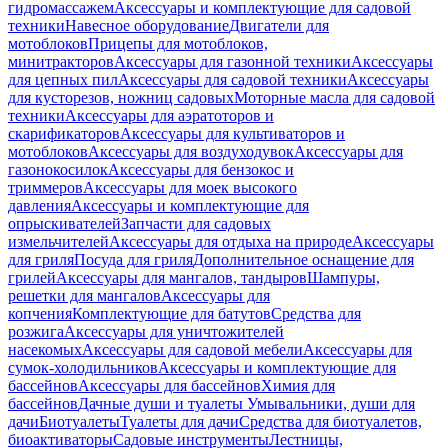
гидромассажем
Аксессуары и комплектующие для садовой
техники
Навесное оборудование
Двигатели для
мотоблоков
Прицепы для мотоблоков,
минитракторов
Аксессуары для газонной техники
Аксессуары
для цепных пил
Аксессуары для садовой техники
Аксессуары
для кусторезов, ножниц садовых
Моторные масла для садовой
техники
Аксессуары для аэратоторов и
скарификаторов
Аксессуары для культиваторов и
мотоблоков
Аксессуары для воздуходувок
Аксессуары для
газонокосилок
Аксессуары для бензокос и
триммеров
Аксессуары для моек высокого
давления
Аксессуары и комплектующие для
опрыскивателей
Запчасти для садовых
измельчителей
Аксессуары для отдыха на природе
Аксессуары
для гриля
Посуда для гриля
Дополнительное оснащение для
грилей
Аксессуары для мангалов, тандыров
Шампуры,
решетки для мангалов
Аксессуары для
копчения
Комплектующие для батутов
Средства для
розжига
Аксессуары для уничтожителей
насекомых
Аксессуары для садовой мебели
Аксессуары для
сумок-холодильников
Аксессуары и комплектующие для
бассейнов
Аксессуары для бассейнов
Химия для
бассейнов
Дачные души и туалеты
Умывальники, души для
дачи
Биотуалеты
Туалеты для дачи
Средства для биотуалетов,
биоактиваторы
Садовые инструменты
Лестницы,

## Brief
Using only the listing above, restate exactly the lines from the line containing "Аксессуары и комплектующие для садовой" through the line containing "биоактиваторы", both included.

## Finished exercise
Аксессуары и комплектующие для садовой
техники
Навесное оборудование
Двигатели для
мотоблоков
Прицепы для мотоблоков,
минитракторов
Аксессуары для газонной техники
Аксессуары
для цепных пил
Аксессуары для садовой техники
Аксессуары
для кусторезов, ножниц садовых
Моторные масла для садовой
техники
Аксессуары для аэратоторов и
скарификаторов
Аксессуары для культиваторов и
мотоблоков
Аксессуары для воздуходувок
Аксессуары для
газонокосилок
Аксессуары для бензокос и
триммеров
Аксессуары для моек высокого
давления
Аксессуары и комплектующие для
опрыскивателей
Запчасти для садовых
измельчителей
Аксессуары для отдыха на природе
Аксессуары
для гриля
Посуда для гриля
Дополнительное оснащение для
грилей
Аксессуары для мангалов, тандыров
Шампуры,
решетки для мангалов
Аксессуары для
копчения
Комплектующие для батутов
Средства для
розжига
Аксессуары для уничтожителей
насекомых
Аксессуары для садовой мебели
Аксессуары для
сумок-холодильников
Аксессуары и комплектующие для
бассейнов
Аксессуары для бассейнов
Химия для
бассейнов
Дачные души и туалеты
Умывальники, души для
дачи
Биотуалеты
Туалеты для дачи
Средства для биотуалетов,
биоактиваторы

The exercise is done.